§ Supplied entries

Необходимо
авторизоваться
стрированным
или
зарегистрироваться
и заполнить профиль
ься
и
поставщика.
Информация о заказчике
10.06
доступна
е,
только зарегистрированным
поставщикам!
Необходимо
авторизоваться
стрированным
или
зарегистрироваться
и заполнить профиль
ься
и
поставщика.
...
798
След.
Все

§ Exercise goal
Every record, from top to bottom, must be transcribed exactly.

§ Solution for this problem
Необходимо
авторизоваться
стрированным
или
зарегистрироваться
и заполнить профиль
ься
и
поставщика.
Информация о заказчике
10.06
доступна
е,
только зарегистрированным
поставщикам!
Необходимо
авторизоваться
стрированным
или
зарегистрироваться
и заполнить профиль
ься
и
поставщика.
...
798
След.
Все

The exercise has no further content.